▶ **Required work**
Excerpt from the entries below: please repeat exactly the lines from the one containing "Give me SVG masks for anything matching 'right iliac" through the last one, both ends included, with no pictures.

▶ **Source records**
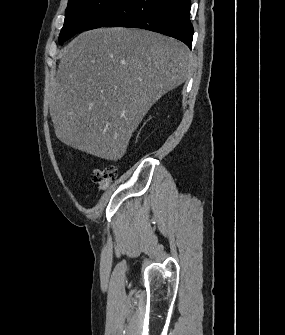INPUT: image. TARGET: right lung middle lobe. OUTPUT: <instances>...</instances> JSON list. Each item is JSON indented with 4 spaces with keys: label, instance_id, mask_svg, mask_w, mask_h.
<instances>
[{
    "label": "right lung middle lobe",
    "instance_id": "1",
    "mask_svg": "<svg viewBox=\"0 0 285 335\" xmlns=\"http://www.w3.org/2000/svg\"><path fill=\"white\" fill-rule=\"evenodd\" d=\"M116 0H69L66 9L64 26L59 35V43L62 45L96 16L106 10Z\"/></svg>",
    "mask_w": 285,
    "mask_h": 335
}]
</instances>
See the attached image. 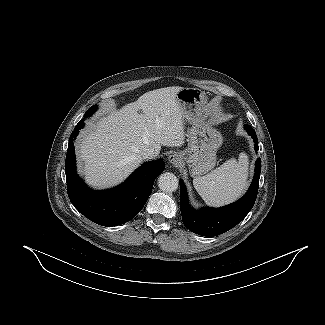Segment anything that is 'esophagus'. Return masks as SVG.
<instances>
[{"mask_svg":"<svg viewBox=\"0 0 325 325\" xmlns=\"http://www.w3.org/2000/svg\"><path fill=\"white\" fill-rule=\"evenodd\" d=\"M168 161L170 164H172L173 166H178L181 164V156L177 153H172L169 155L168 157Z\"/></svg>","mask_w":325,"mask_h":325,"instance_id":"1","label":"esophagus"}]
</instances>
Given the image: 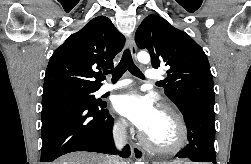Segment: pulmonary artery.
<instances>
[{
    "label": "pulmonary artery",
    "instance_id": "1",
    "mask_svg": "<svg viewBox=\"0 0 251 164\" xmlns=\"http://www.w3.org/2000/svg\"><path fill=\"white\" fill-rule=\"evenodd\" d=\"M160 78H161L160 73L155 69H147L145 72V79L148 81H156V80H159ZM130 83H131V80L129 79H124L116 83H105L99 88L98 94L103 95L107 92L126 86Z\"/></svg>",
    "mask_w": 251,
    "mask_h": 164
}]
</instances>
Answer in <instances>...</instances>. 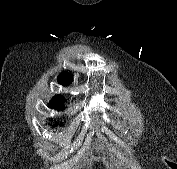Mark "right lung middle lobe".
<instances>
[{"label":"right lung middle lobe","mask_w":177,"mask_h":169,"mask_svg":"<svg viewBox=\"0 0 177 169\" xmlns=\"http://www.w3.org/2000/svg\"><path fill=\"white\" fill-rule=\"evenodd\" d=\"M54 109H62L63 108V105H60L58 107H53Z\"/></svg>","instance_id":"obj_1"}]
</instances>
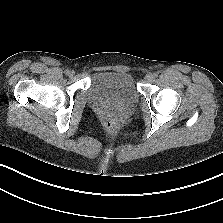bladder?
Returning a JSON list of instances; mask_svg holds the SVG:
<instances>
[{
    "mask_svg": "<svg viewBox=\"0 0 223 223\" xmlns=\"http://www.w3.org/2000/svg\"><path fill=\"white\" fill-rule=\"evenodd\" d=\"M87 97L92 101L134 104L138 100L133 78L124 72H98L90 80Z\"/></svg>",
    "mask_w": 223,
    "mask_h": 223,
    "instance_id": "1",
    "label": "bladder"
}]
</instances>
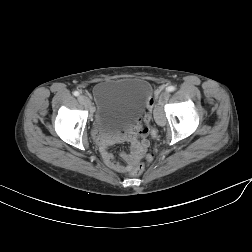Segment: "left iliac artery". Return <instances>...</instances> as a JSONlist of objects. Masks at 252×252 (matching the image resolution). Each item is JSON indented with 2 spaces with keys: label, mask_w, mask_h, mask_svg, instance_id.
<instances>
[{
  "label": "left iliac artery",
  "mask_w": 252,
  "mask_h": 252,
  "mask_svg": "<svg viewBox=\"0 0 252 252\" xmlns=\"http://www.w3.org/2000/svg\"><path fill=\"white\" fill-rule=\"evenodd\" d=\"M166 90L168 92H173L175 90V87L174 86H169Z\"/></svg>",
  "instance_id": "44dca946"
}]
</instances>
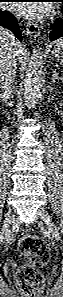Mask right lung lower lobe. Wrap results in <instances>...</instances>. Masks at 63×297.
<instances>
[{"instance_id":"right-lung-lower-lobe-1","label":"right lung lower lobe","mask_w":63,"mask_h":297,"mask_svg":"<svg viewBox=\"0 0 63 297\" xmlns=\"http://www.w3.org/2000/svg\"><path fill=\"white\" fill-rule=\"evenodd\" d=\"M0 26L10 29L15 36L22 41L16 18L11 13L0 10Z\"/></svg>"}]
</instances>
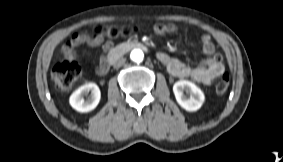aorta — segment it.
<instances>
[{"mask_svg": "<svg viewBox=\"0 0 283 162\" xmlns=\"http://www.w3.org/2000/svg\"><path fill=\"white\" fill-rule=\"evenodd\" d=\"M130 58L133 62L140 63L144 59V53L140 49H134L130 53Z\"/></svg>", "mask_w": 283, "mask_h": 162, "instance_id": "obj_1", "label": "aorta"}]
</instances>
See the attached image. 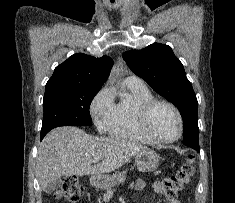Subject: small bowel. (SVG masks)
Instances as JSON below:
<instances>
[{
	"label": "small bowel",
	"instance_id": "obj_1",
	"mask_svg": "<svg viewBox=\"0 0 235 203\" xmlns=\"http://www.w3.org/2000/svg\"><path fill=\"white\" fill-rule=\"evenodd\" d=\"M144 186H145V182H144L143 180H138V181H137V183H136V188H137L138 190L143 189ZM172 203H180V202H178V201H173Z\"/></svg>",
	"mask_w": 235,
	"mask_h": 203
}]
</instances>
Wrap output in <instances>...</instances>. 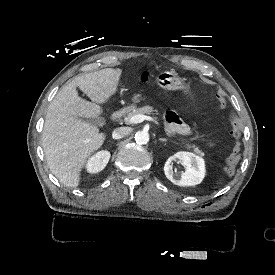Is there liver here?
<instances>
[{
  "mask_svg": "<svg viewBox=\"0 0 275 275\" xmlns=\"http://www.w3.org/2000/svg\"><path fill=\"white\" fill-rule=\"evenodd\" d=\"M122 70L105 68L75 77L62 87L48 107L42 146L51 172L67 187H77L80 171L98 150L105 134L79 117L97 118L104 103L116 92ZM79 87L92 102L78 96Z\"/></svg>",
  "mask_w": 275,
  "mask_h": 275,
  "instance_id": "1",
  "label": "liver"
}]
</instances>
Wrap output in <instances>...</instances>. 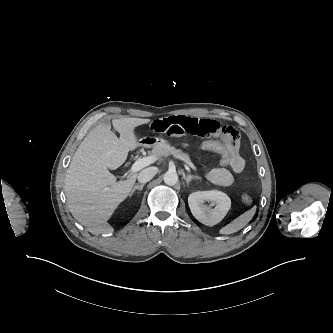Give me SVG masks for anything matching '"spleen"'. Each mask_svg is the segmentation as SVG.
Masks as SVG:
<instances>
[{"instance_id":"obj_1","label":"spleen","mask_w":333,"mask_h":333,"mask_svg":"<svg viewBox=\"0 0 333 333\" xmlns=\"http://www.w3.org/2000/svg\"><path fill=\"white\" fill-rule=\"evenodd\" d=\"M255 213H256V206L252 207L248 211L244 212L243 214H241L240 216L235 218L229 224L222 227L219 230V234L230 235V234L238 232L252 220Z\"/></svg>"}]
</instances>
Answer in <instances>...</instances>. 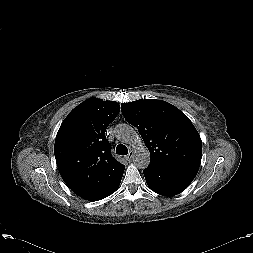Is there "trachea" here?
Masks as SVG:
<instances>
[{"label": "trachea", "instance_id": "1", "mask_svg": "<svg viewBox=\"0 0 253 253\" xmlns=\"http://www.w3.org/2000/svg\"><path fill=\"white\" fill-rule=\"evenodd\" d=\"M116 154L118 155H127L128 154V149L125 145L119 144L116 147Z\"/></svg>", "mask_w": 253, "mask_h": 253}]
</instances>
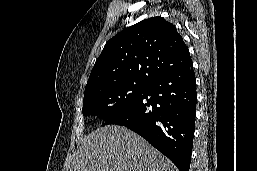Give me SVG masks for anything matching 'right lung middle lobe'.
Instances as JSON below:
<instances>
[{
  "instance_id": "obj_1",
  "label": "right lung middle lobe",
  "mask_w": 257,
  "mask_h": 171,
  "mask_svg": "<svg viewBox=\"0 0 257 171\" xmlns=\"http://www.w3.org/2000/svg\"><path fill=\"white\" fill-rule=\"evenodd\" d=\"M147 86V83L126 82L86 91L82 112L84 115H100L106 122L137 100Z\"/></svg>"
}]
</instances>
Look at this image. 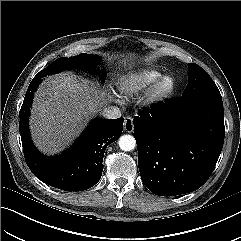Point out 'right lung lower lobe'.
Returning a JSON list of instances; mask_svg holds the SVG:
<instances>
[{"label": "right lung lower lobe", "instance_id": "obj_1", "mask_svg": "<svg viewBox=\"0 0 241 241\" xmlns=\"http://www.w3.org/2000/svg\"><path fill=\"white\" fill-rule=\"evenodd\" d=\"M40 82L41 79L33 78L19 113V129L26 163L37 178L52 187L64 191L89 189L101 178L105 149L122 134L124 118L95 119L81 137L61 155L44 156L33 145L28 129L33 93Z\"/></svg>", "mask_w": 241, "mask_h": 241}]
</instances>
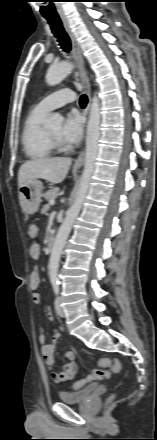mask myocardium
Instances as JSON below:
<instances>
[{
  "label": "myocardium",
  "instance_id": "obj_1",
  "mask_svg": "<svg viewBox=\"0 0 157 440\" xmlns=\"http://www.w3.org/2000/svg\"><path fill=\"white\" fill-rule=\"evenodd\" d=\"M47 135L48 138L50 140V142L52 143L54 148H58L61 149L63 147V143L59 138L54 137L49 130H47Z\"/></svg>",
  "mask_w": 157,
  "mask_h": 440
}]
</instances>
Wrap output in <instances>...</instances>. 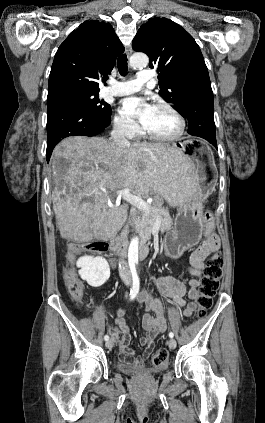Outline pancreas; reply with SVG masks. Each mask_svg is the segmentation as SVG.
Segmentation results:
<instances>
[{"mask_svg": "<svg viewBox=\"0 0 265 423\" xmlns=\"http://www.w3.org/2000/svg\"><path fill=\"white\" fill-rule=\"evenodd\" d=\"M152 205L154 210L142 213L136 223V230L140 232L143 241L151 237L152 228L157 219H160L161 231L170 229L172 225V218L168 209L163 207L162 198H156Z\"/></svg>", "mask_w": 265, "mask_h": 423, "instance_id": "obj_1", "label": "pancreas"}]
</instances>
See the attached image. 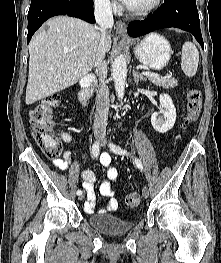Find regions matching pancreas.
<instances>
[{"label":"pancreas","mask_w":221,"mask_h":263,"mask_svg":"<svg viewBox=\"0 0 221 263\" xmlns=\"http://www.w3.org/2000/svg\"><path fill=\"white\" fill-rule=\"evenodd\" d=\"M147 78L156 86L162 87V88H174L178 85L177 79L171 76H164V77H149Z\"/></svg>","instance_id":"1"}]
</instances>
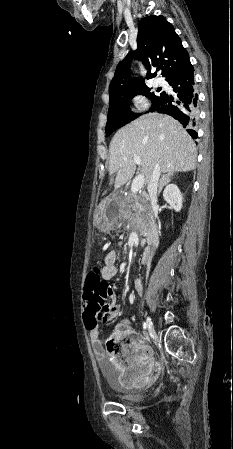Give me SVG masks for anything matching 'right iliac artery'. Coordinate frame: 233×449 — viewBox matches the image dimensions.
<instances>
[{"mask_svg":"<svg viewBox=\"0 0 233 449\" xmlns=\"http://www.w3.org/2000/svg\"><path fill=\"white\" fill-rule=\"evenodd\" d=\"M143 327H144V329H147L148 328V324L146 322H144Z\"/></svg>","mask_w":233,"mask_h":449,"instance_id":"1","label":"right iliac artery"}]
</instances>
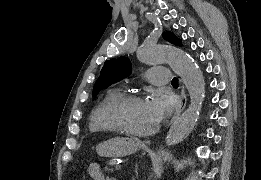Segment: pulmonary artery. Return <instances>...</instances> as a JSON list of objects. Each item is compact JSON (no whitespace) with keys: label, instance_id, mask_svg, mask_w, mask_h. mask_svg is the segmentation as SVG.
Segmentation results:
<instances>
[{"label":"pulmonary artery","instance_id":"1","mask_svg":"<svg viewBox=\"0 0 261 180\" xmlns=\"http://www.w3.org/2000/svg\"><path fill=\"white\" fill-rule=\"evenodd\" d=\"M170 71V67H157L156 69H148L147 76L154 83H170V78H163L170 77Z\"/></svg>","mask_w":261,"mask_h":180}]
</instances>
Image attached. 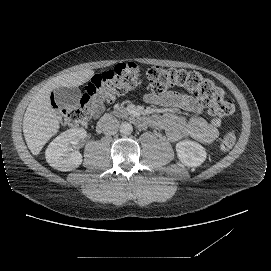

▶ **Response**
Give me SVG masks for anything matching 'right iliac artery'. Coordinate frame: 233×449 — viewBox matches the image dimensions.
<instances>
[{"mask_svg":"<svg viewBox=\"0 0 233 449\" xmlns=\"http://www.w3.org/2000/svg\"><path fill=\"white\" fill-rule=\"evenodd\" d=\"M143 327H144V329H147L148 328V324L146 322H144Z\"/></svg>","mask_w":233,"mask_h":449,"instance_id":"1","label":"right iliac artery"}]
</instances>
Segment: pulmonary artery. Return <instances>...</instances> as a JSON list of objects. Each item is compact JSON (no whitespace) with keys: label, instance_id, mask_svg, mask_w, mask_h. mask_svg is the segmentation as SVG.
Segmentation results:
<instances>
[{"label":"pulmonary artery","instance_id":"1","mask_svg":"<svg viewBox=\"0 0 261 180\" xmlns=\"http://www.w3.org/2000/svg\"><path fill=\"white\" fill-rule=\"evenodd\" d=\"M170 71V67H157L156 69H148L147 76L154 83H170V78H163L170 77Z\"/></svg>","mask_w":261,"mask_h":180}]
</instances>
Image attached. 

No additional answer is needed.